8th Concept: The Number of Contracts per Order
A Bid/Ask of say 1.5/1.8 for an option does not mean that you can sell/buy unlimited number of contracts in these prices. Make sure that your simulator provider takes into account the guaranteed minimum size for each quote and does not let you buy/sell arbitrary large numbers of contracts.
9th Concept: Choosing the Right Simulator Provider
The selection of the right trading simulator is very important. Use a simulator provided by an exchange or brokerage firm which will be as close as it gets to its actual web based or software based platform. Make sure that your simulator takes into account real commissions, fees and other expenses. As an example, the Chicago Board of Options Exchange provides a free trading simulator based on OptionsXpress virtual trading tool.
Epilogue
I use to encourage my students to VT in derivatives for I believe it is an excellent way of getting a sense of the trading actuality and note the difference between academics and the real world. It is also a way for me to monitor first-hand how the market newcomers think and act. There are many trading professionals who do not advocate VT arguing that it is not meaningful and that you should use real accounts and real money if you want to learn how to trade. This is half true.

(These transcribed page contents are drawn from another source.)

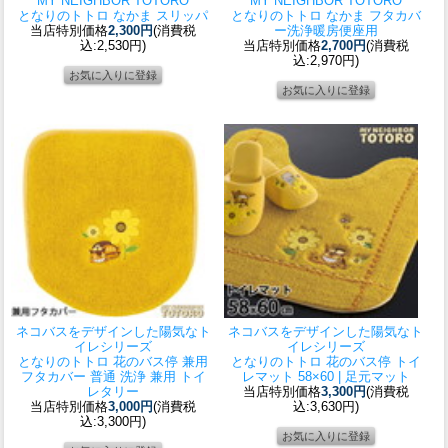
MY NEIGHBOR TOTORO
MY NEIGHBOR TOTORO
となりのトトロ なかま スリッパ
となりのトトロ なかま フタカバ
当店特別価格
2,300円
(消費税
ー洗浄暖房便座用
込:2,530円)
当店特別価格
2,700円
(消費税
込:2,970円)
ネコバスをデザインした陽気なト
ネコバスをデザインした陽気なト
イレシリーズ
イレシリーズ
となりのトトロ 花のバス停 兼用
となりのトトロ 花のバス停 トイ
フタカバー 普通 洗浄 兼用 トイ
レマット 58×60 | 足元マット
レタリー
当店特別価格
3,300円
(消費税
当店特別価格
3,000円
(消費税
込:3,630円)
込:3,300円)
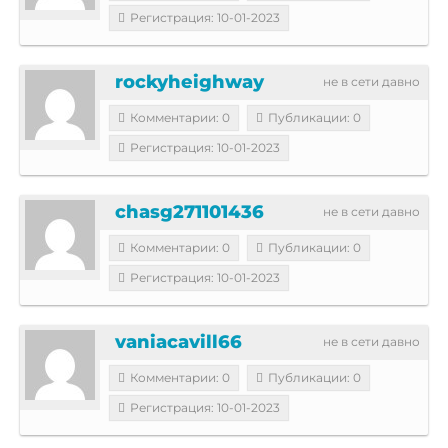
Регистрация: 10-01-2023
rockyheighway
не в сети давно
Комментарии: 0
Публикации: 0
Регистрация: 10-01-2023
chasg271101436
не в сети давно
Комментарии: 0
Публикации: 0
Регистрация: 10-01-2023
vaniacavill66
не в сети давно
Комментарии: 0
Публикации: 0
Регистрация: 10-01-2023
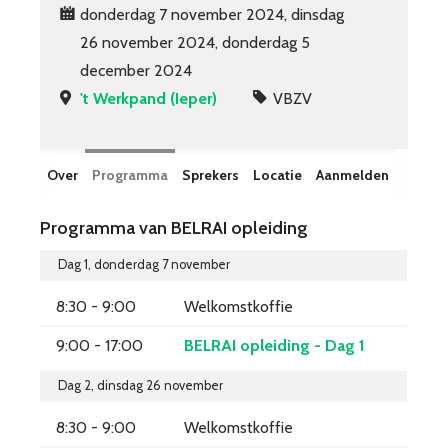
donderdag 7 november 2024, dinsdag
26 november 2024, donderdag 5
december 2024
't Werkpand (Ieper)
VBZV
Over
Programma
Sprekers
Locatie
Aanmelden
Programma van BELRAI opleiding
Dag 1, donderdag 7 november
8:30 - 9:00
Welkomstkoffie
9:00 - 17:00
BELRAI opleiding - Dag 1
Dag 2, dinsdag 26 november
8:30 - 9:00
Welkomstkoffie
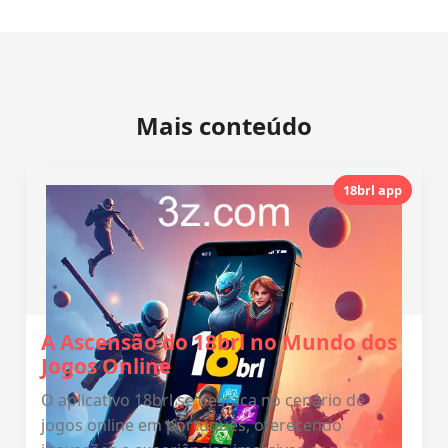
Mais conteúdo
18brl app
A Ascensão do 18brl no Mundo dos
Jogos Online
O aplicativo 18brl se destaca no cenário de
jogos online em português, oferecendo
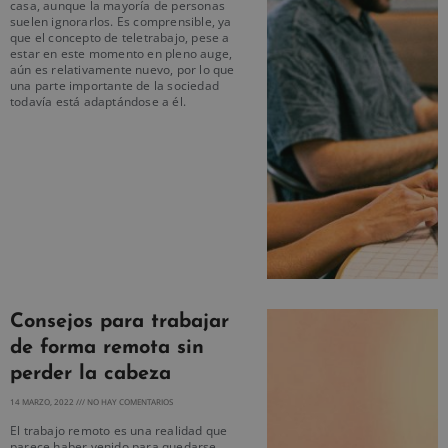
casa, aunque la mayoría de personas
suelen ignorarlos. Es comprensible, ya
que el concepto de teletrabajo, pese a
estar en este momento en pleno auge,
aún es relativamente nuevo, por lo que
una parte importante de la sociedad
todavía está adaptándose a él.
Consejos para trabajar
de forma remota sin
perder la cabeza
14 MARZO, 2022
NO HAY COMENTARIOS
El trabajo remoto es una realidad que
parece haber venido para quedarse.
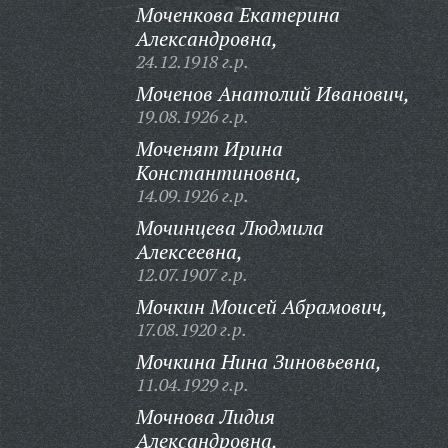
Моченкова Екатерина
Александровна,
24.12.1918 г.р.
Моченов Анатолий Иванович,
19.08.1926 г.р.
Моченят Ирина
Константиновна,
14.09.1926 г.р.
Мочинцева Людмила
Алексеевна,
12.07.1907 г.р.
Мочкин Моисей Абрамович,
17.08.1920 г.р.
Мочкина Нина Зиновьевна,
11.04.1929 г.р.
Мочнова Лидия
Александровна,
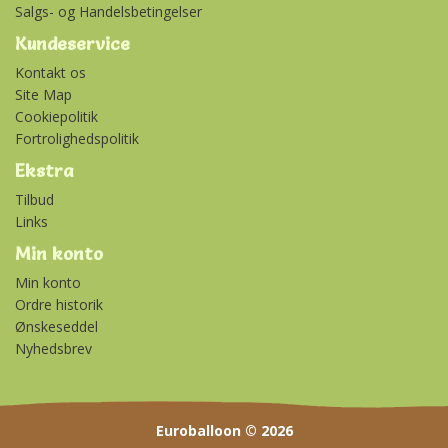
Salgs- og Handelsbetingelser
Kundeservice
Kontakt os
Site Map
Cookiepolitik
Fortrolighedspolitik
Ekstra
Tilbud
Links
Min konto
Min konto
Ordre historik
Ønskeseddel
Nyhedsbrev
Euroballoon © 2026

Yes real trading cannot be duplicated in its entirety in a risk free environment and this is why virtual trading is often called ‘simulated trading’ (simulation is an imitation of a real process) not ‘emulated trading’ (an emulator duplicates the functions of one system using a different system). Aside of the technical issues of trading the psychological factors of dealing with real risk indeed cannot be emulated in any way with virtual money. The point is that just as you wouldn’t recommend a busy road for a first time driver you shouldn’t trade a strategy unless you have previously traded it virtually. At least you are not going to loose money from the aspects of trading that can be simulated. As for the psychological factors, you will be surprised to see that the greed-fear emotions are present to VT even though on a slightly different degree. Since virtual accounts usually overestimate trading performance (due to the lack of actual risk) you must bear in mind that though having success in VT does not imply success in real trading in the long run, not having success in VT almost guarantees a failure in real trading in the long run. My final advice is to make a mandatory rule that you will not engage in real trading unless you show decent and stable profits in the majority (if not all) of your virtual accounts.